Project sponsorship is the ownership of projects on behalf of the client organization.

There are two main differences between project sponsorship and project management. Firstly project sponsorship includes the identification and definition of the project whereas project management is concerned with delivering a project that is already defined, if only quite loosely.
Secondly the project sponsor is responsible for the project’s business case and should not hesitate to recommend cancellation of the project if the business case no longer justifies the project.

Project sponsors can encourage separation of decision making responsibilities between project manager and project sponsor, accountability for the realisation of project benefits, oversight of the project management function and can carry out senior stakeholder management.

The project sponsor or executive sponsor needs a range of skill sets, or at least access to skill sets which include appreciation of corporate strategy; ability to prepare a business case and profound knowledge of the organization’s operations.

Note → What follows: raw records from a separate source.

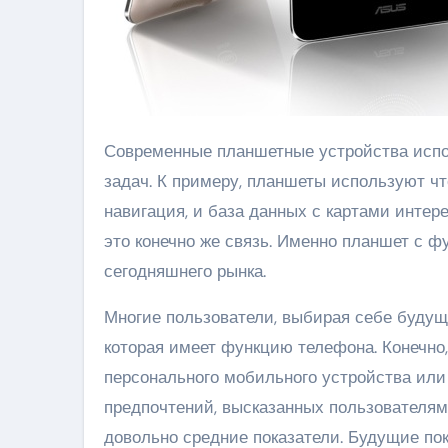
Современные планшетные устройства используются для решения очень многих разных и трудных
задач. К примеру, планшеты используют ч
навигация, и база данных с картами интер
это конечно же связь. Именно планшет с 
сегодняшнего рынка.
Многие пользователи, выбирая себе буду
которая имеет функцию телефона. Конечно,
персонального мобильного устройства или
предпочтений, высказанных пользователям
довольно средние показатели. Будущие пок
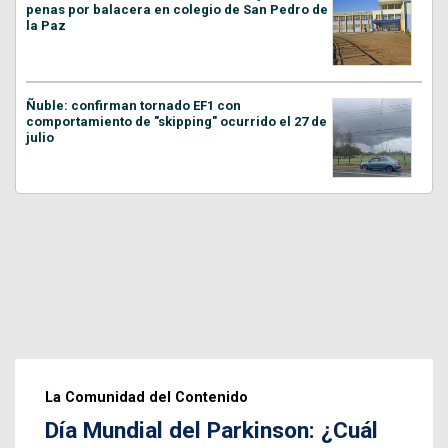
penas por balacera en colegio de San Pedro de
la Paz
Ñuble: confirman tornado EF1 con
comportamiento de "skipping" ocurrido el 27 de
julio
La Comunidad del Contenido
Día Mundial del Parkinson: ¿Cuál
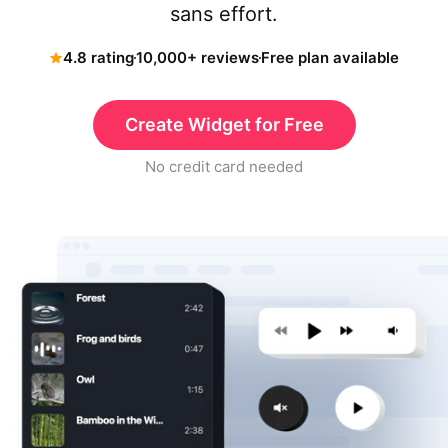
sans effort.
4.8 rating
10,000+ reviews
Free plan available
Create Widget for Free
No credit card needed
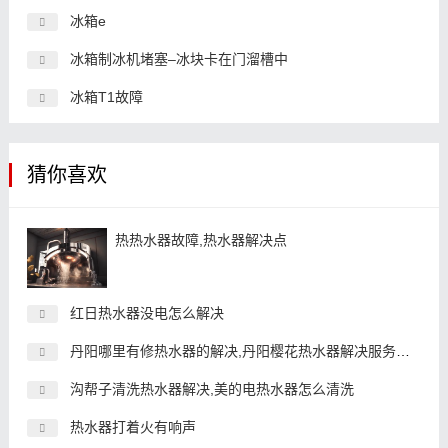
冰箱e
冰箱制冰机堵塞–冰块卡在门溜槽中
冰箱T1故障
猜你喜欢
热热水器故障,热水器解决点
红日热水器没电怎么解决
丹阳哪里有修热水器的解决,丹阳樱花热水器解决服务维修
沟帮子清洗热水器解决,美的电热水器怎么清洗
热水器打着火有响声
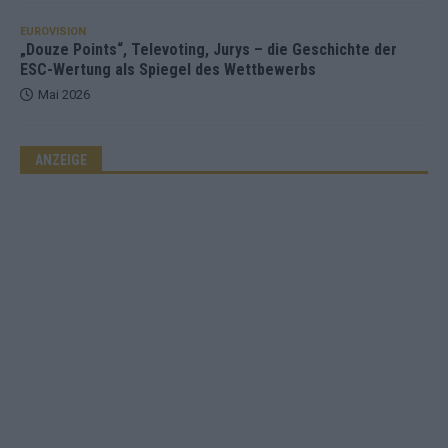
EUROVISION
„Douze Points“, Televoting, Jurys – die Geschichte der
ESC-Wertung als Spiegel des Wettbewerbs
Mai 2026
ANZEIGE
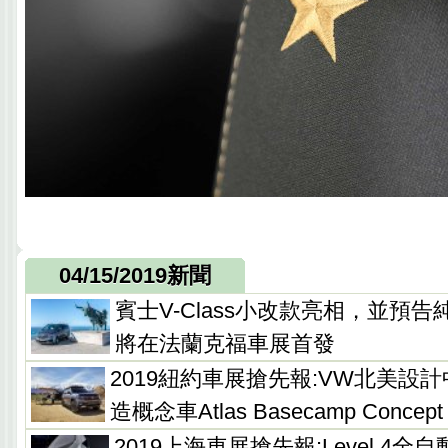
04/15/2019新聞
賓士V-Class小改款亮相，並預告
將在法蘭克福車展首發
2019紐約車展搶先報:VW北美設
造概念車Atlas Basecamp Concept
2019上海車展搶先報:Level 4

The project sponsor also needs to know his or her way around the organization and command respect within it. The project sponsor and project manager should form an effective partnership with the project manager orchestrating all players involved in delivering the project e.g. designers, manufacturers and contractors, whilst the project sponsor coordinates all departments of the client organization and associated stakeholders so as to integrate the delivered project into the client organization and take full benefits from it such that the business case is fulfilled.

Because the project sponsor is the ‘owner’ of the project from conception to commissioning and operation it is particularly important to achieve continuity of sponsor throughout the project yet correspondingly difficult to achieve because of the extended duration of sponsorship compared to project management.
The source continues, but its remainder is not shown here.